Daarom is het een goede zaak dat er bij de lidstaten op wordt aangedrongen om methoden te ontwikkelen waarmee de uitwerking van hun wetgevingen op de interne markt kan worden beoordeeld. De lidstaten zouden bij de inschatting van de gevolgen van nieuwe wetgeving ook steeds oog moeten hebben voor het te verwachten effect hiervan op de interne markt en pas daarna tot uitvoering ervan mogen overgaan (zie voorstel 4 van Cardiff I).

3.4. De Commissie is van plan om tijdens de Raad "Interne Markt" van juni een document over te leggen waarin de doelstellingen van de interne markt (b.v. efficiëntere en betere geïntegreerde markten, aanpassing aan technologische veranderingen, aan de behoeften van de bevolking en aan de globalisering) voor de komende drie jaar beschreven staan. De Commissie wil er in de toekomst voor zorgen dat het beleid voor andere zaken, zoals overheidsopdrachten, financiële dienstverlening en belastingen, in overeenstemming is met de doelstellingen van de interne markt.

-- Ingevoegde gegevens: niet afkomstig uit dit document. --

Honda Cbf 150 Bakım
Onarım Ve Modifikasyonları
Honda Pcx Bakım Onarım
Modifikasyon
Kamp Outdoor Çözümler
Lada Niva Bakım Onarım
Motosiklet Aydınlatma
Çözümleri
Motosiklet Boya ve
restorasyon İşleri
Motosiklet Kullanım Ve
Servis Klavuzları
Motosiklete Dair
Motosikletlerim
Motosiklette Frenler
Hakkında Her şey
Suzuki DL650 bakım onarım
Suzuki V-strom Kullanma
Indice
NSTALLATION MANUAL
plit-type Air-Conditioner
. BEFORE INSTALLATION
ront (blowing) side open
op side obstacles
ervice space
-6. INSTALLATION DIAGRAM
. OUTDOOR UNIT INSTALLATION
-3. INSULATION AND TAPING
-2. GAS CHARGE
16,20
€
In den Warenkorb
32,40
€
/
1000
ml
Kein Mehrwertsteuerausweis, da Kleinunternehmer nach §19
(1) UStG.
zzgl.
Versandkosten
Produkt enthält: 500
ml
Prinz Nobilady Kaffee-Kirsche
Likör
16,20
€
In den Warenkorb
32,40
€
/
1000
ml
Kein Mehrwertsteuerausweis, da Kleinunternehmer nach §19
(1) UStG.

3.5. Met steun van Commissie, Raad en Parlement heeft het Comité de Waarnemingspost voor de interne markt opgericht, die voornamelijk permanent toezicht moet houden op de verdere voltooiing van de interne markt. Nu de mogelijkheden hiervan langzaam maar zeker duidelijk beginnen te worden, zou het Comité samen met de Commissie moeten nagaan welke rol de Waarnemingspost zou kunnen vervullen binnen de bredere toezichthoudende activiteiten die de Commissie momenteel aan het uitwerken is.

Brussel, 26 mei 1999.

De voorzitter

van het Economisch en Sociaal Comité

B. RANGONI MACHIAVELLI

(1) SEC(1998) 1889.

(2) PB C 101 van 12.4.1999.

(3) Zie het ESC-advies over het Economisch jaarverslag 1999, CES 133/99 fin.

(4) Het is echter mogelijk dat deze ontwikkeling in sommige lidstaten anders verloopt.

(5) Zie o.m. het initiatiefadvies van het ESC over armoede in Europa, PB C 284 van 14.9.1998.